Neste 8 de Março, precisamos reafirmar a demanda das mulheres por políticas públicas de qualidade, com orçamento específico e execução eficiente. Isso porque o Brasil continua a ser o país que registra um feminicídio a cada seis horas e meia – em 2020, foram 1.350 casos registrados –, e o que mais mata pessoas trans no mundo

Em 2021, Damares executou apenas a metade do que foi autorizado pela LOA

A execução do recurso do governo federal que financiou as políticas para as mulheres em 2021 foi de R$ 71,1 milhões, representando 100 % em relação ao valor autorizado para o ano passado. No entanto, ao olharmos detalhadamente os dados do orçamento, deste montante, 49,4% são de restos a pagar, ou seja, pagamento de contratos firmados em anos anteriores. Isso significa que cerca de metade do recurso executado é do que foi autorizado pela Lei Orçamentária Anual (LOA) em 2021, e a outra metade de recursos empenhados em anos anteriores.

Ainda assim, esta foi a melhor execução no tema mulheres nos três anos da gestão de Damares Alves à frente do Ministério da Mulher, Família e Direitos Humanos (MMFDH), que tem como responsabilidade implementar políticas de enfrentamento à violência e promoção de direitos das mulheres. Esse desempenho pode estar associado à constante pressão dos movimentos sociais de mulheres, o que desencadeou um requerimento de investigação junto à Comissão de Fiscalização Financeira e Controle da Câmara dos Deputados e na abertura de um inquérito pelo Ministério Público Federal para investigar a baixa execução do Ministério nos anos anteriores.

Casa da Mulher Brasileira foi negligenciada no governo Bolsonaro 

Analisando mais detalhadamente a execução de 2021, destaca-se que a Casa da Mulher Brasileira permaneceu negligenciada pela ministra Damares Alves: dos R$ 21,8 milhões autorizados para execução, foram gastos apenas R$ 1 milhão, acompanhando a lamentável série histórica de execução deste recurso, já que em 2019 nada foi executado e, em 2020, penas R$ 308 mil dos R$ 71,7 milhões disponíveis. 
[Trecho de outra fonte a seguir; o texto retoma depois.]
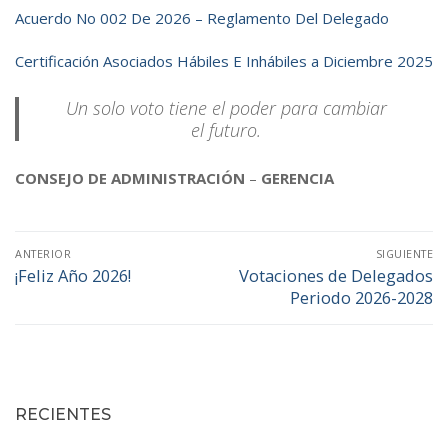
Acuerdo No 002 De 2026 – Reglamento Del Delegado
Certificación Asociados Hábiles E Inhábiles a Diciembre 2025
Un solo voto tiene el poder para cambiar
el futuro.
CONSEJO DE ADMINISTRACIÓN
–
GERENCIA
Navegación
ANTERIOR
SIGUIENTE
de
¡Feliz Año 2026!
Votaciones de Delegados
Entrada
Entrada
Periodo 2026-2028
anterior:
siguiente:
entradas
RECIENTES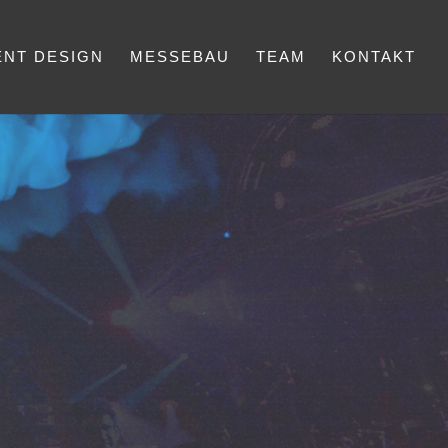
ENT DESIGN
MESSEBAU
TEAM
KONTAKT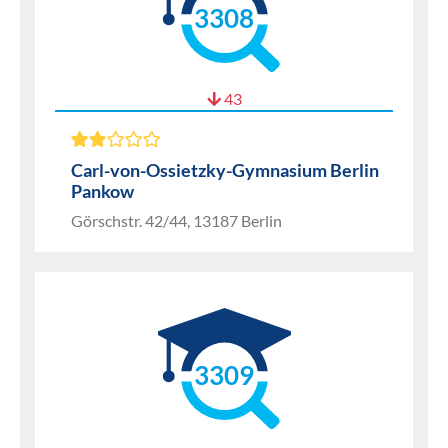
3308
43
Carl-von-Ossietzky-Gymnasium Berlin
Pankow
Görschstr. 42/44, 13187 Berlin
3309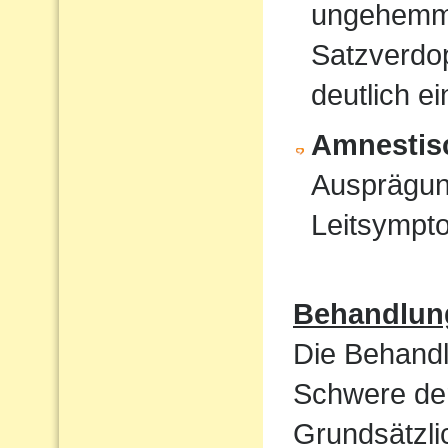
ungehemmt
Satzverdo
deutlich e
Amnestis
Ausprägun
Leitsympt
Behandlun
Die Behandl
Schwere der
Grundsätzli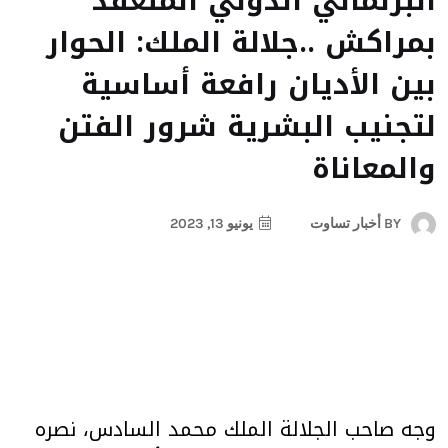
البرلماني الدولي المنعقد
بمراكش ..جلالة الملك: الحوار
بين الأديان رافعة أساسية
لتجنيب البشرية شرور الفتن
والمعاناة
BY
أخبار تساوت
يونيو 13, 2023
وجه صاحب الجلالة الملك محمد السادس، نصره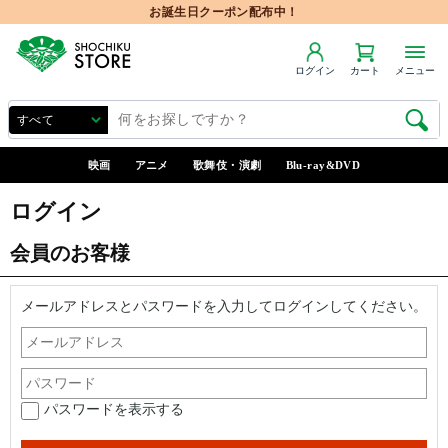
お誕生日クーポン配布中！
ログイン
カート
メニュー
映画
アニメ
歌舞伎・演劇
Blu-ray&DVD
ログイン
会員のお客様
メールアドレスとパスワードを入力してログインしてください。
パスワードを表示する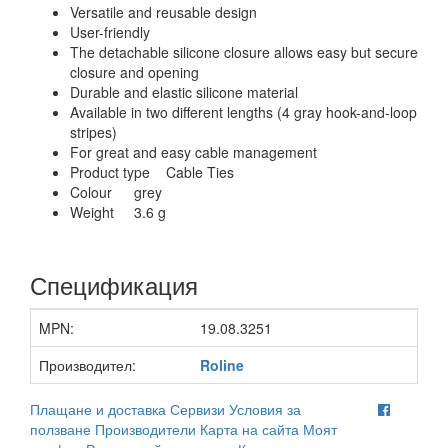
Versatile and reusable design
User-friendly
The detachable silicone closure allows easy but secure
closure and opening
Durable and elastic silicone material
Available in two different lengths (4 gray hook-and-loop
stripes)
For great and easy cable management
Product type
Cable Ties
Colour
grey
Weight
3.6 g
Спецификация
MPN:
19.08.3251
Производител:
Roline
Плащане и доставка
Сервизи
Условия за
ползване
Производители
Карта на сайта
Моят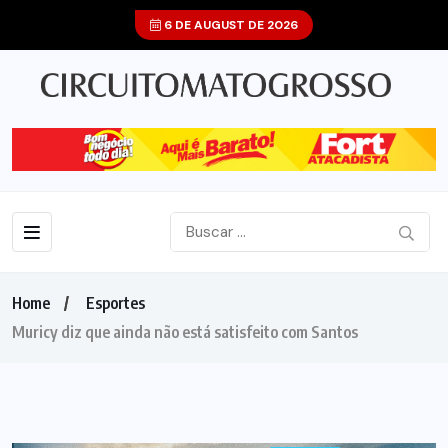
6 DE AUGUST DE 2026
Home
Esportes
Muricy diz que ainda não está satisfeito com Santos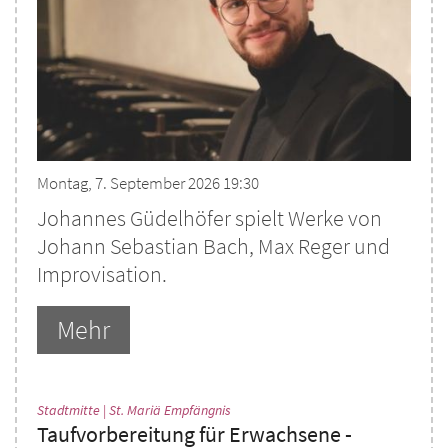
Montag, 7. September 2026 19:30
Johannes Güdelhöfer spielt Werke von
Johann Sebastian Bach, Max Reger und
Improvisation.
Mehr
:
Stadtmitte | St. Mariä Empfängnis
Taufvorbereitung für Erwachsene -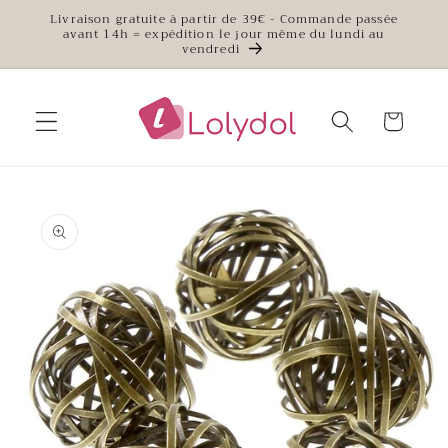
et
Livraison gratuite à partir de 39€ - Commande passée
passer
avant 14h = expédition le jour même du lundi au
au
vendredi
contenu
Panier
Passer aux
informations
produits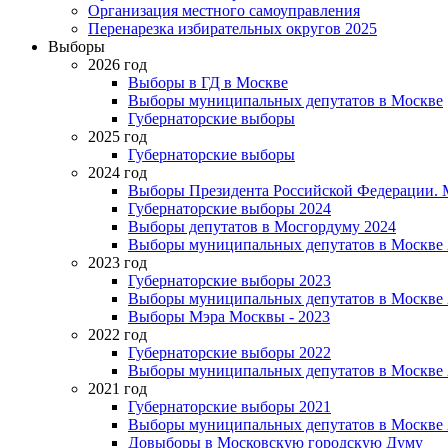
Организация местного самоуправления
Перенарезка избирательных округов 2025
Выборы
2026 год
Выборы в ГД в Москве
Выборы муниципальных депутатов в Москве
Губернаторские выборы
2025 год
Губернаторские выборы
2024 год
Выборы Президента Российской Федерации. М
Губернаторские выборы 2024
Выборы депутатов в Мосгордуму 2024
Выборы муниципальных депутатов в Москве 
2023 год
Губернаторские выборы 2023
Выборы муниципальных депутатов в Москве 
Выборы Мэра Москвы - 2023
2022 год
Губернаторские выборы 2022
Выборы муниципальных депутатов в Москве 
2021 год
Губернаторские выборы 2021
Выборы муниципальных депутатов в Москве 
Довыборы в Московскую городскую Думу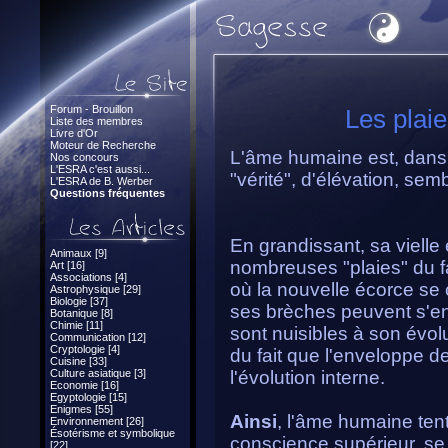
Forum - Brouillon
Les plai
Liste des membres
Livre d'Or
Moteur de Recherche
L'âme humaine est, dans
Nos concours
L'ESRA c'est aussi...
"vérité", d'élévation, sem
L'ESRA de B. Werber
Questions fréquentes
En grandissant, sa vielle 
Animaux [9]
nombreuses "plaies" du fai
Art [16]
Associations [4]
où la nouvelle écorce se c
Astrophysique [29]
Biologie [37]
ses brèches peuvent s'eng
Botanique [8]
Chimie [11]
sont nuisibles à son évolu
Communication [12]
Cryptologie [4]
du fait que l'enveloppe de
Cuisine [33]
Culture asiatique [3]
l'évolution interne.
Economie [16]
Egyptologie [15]
Enigmes [55]
Ainsi
, l'âme humaine ten
Environnement [26]
Ésotérisme et symbolique
conscience supérieur, se di
[22]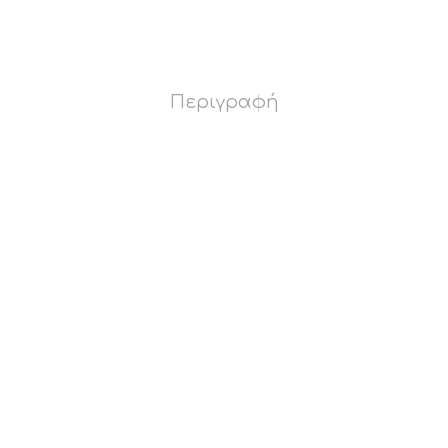
Περιγραφή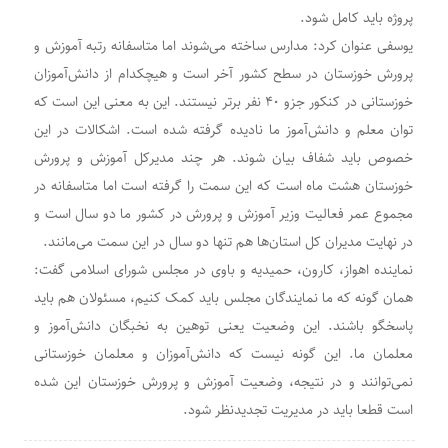
پروژه باید کامل شود.
یوسفی عنوان کرد: مدارس ساخته می‌شوند اما متاسفانه رتبه آموزش و
پرورش خوزستان در سطح کشور آخر است و هیچکدام از دانش‌آموزان
خوزستانی در کنکور جزو ۴۰ نفر برتر نیستند. این به معنی این است که
توان معلم و دانش‌آموز ما نادیده گرفته شده است. اشکالات در این
خصوص باید شفاف بیان شوند. هر چند مدیرکل آموزش و پرورش
خوزستان هشت ماه است که این سمت را گرفته است اما متاسفانه در
مجموع عمر فعالیت وزیر آموزش و پرورش در کشور ما دو سال است و
در نهایت مدیران کل استان‌ها هم تنها دو سال در این سمت می‌مانند.
نماینده اهواز، کارون، حمیدیه و باوی در مجلس شورای اسلامی گفت:
همان گونه که ما نمایندگان مجلس باید کمک کنیم، مسئولان هم باید
پاسخگو باشند. این وضعیت یعنی توهین به نخبگان دانش‌آموز و
معلمان ما. این گونه نیست که دانش‌آموزان و معلمان خوزستانی
نمی‌توانند و در نتیجه، وضعیت آموزش و پرورش خوزستان این شده
است قطعا باید در مدیریت تجدیدنظر شود.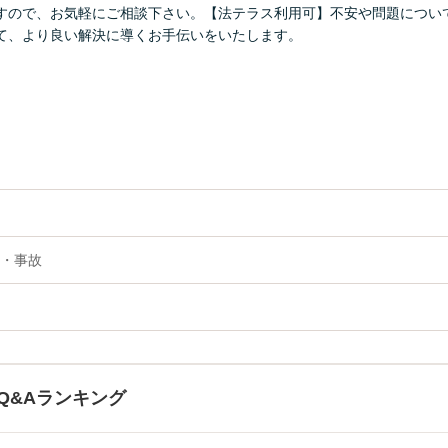
すので、お気軽にご相談下さい。【法テラス利用可】不安や問題につい
て、より良い解決に導くお手伝いをいたします。
・事故
Q&Aランキング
Orçamento não chega aonde é preciso

O recurso do Ligue 180: Central de Atendimento à Mulher – que nesta gestão foi integrado ao Ligue 100, de denúncias sobre violações de direitos humanos –, permaneceu estável em termos de volume orçamentário autorizado e executado. Isso significa que a porta de entrada da política pública de enfrentamento à violência segue funcionando, embora a ministra insista em desconfigurar o serviço, como foi o caso da Nota Técnica do MMFDH que recomendou que o canal recebesse denúncias de pessoas antivacinas. Felizmente, o Superior Tribunal Federal – STF proibiu a medida estapafúrdia. 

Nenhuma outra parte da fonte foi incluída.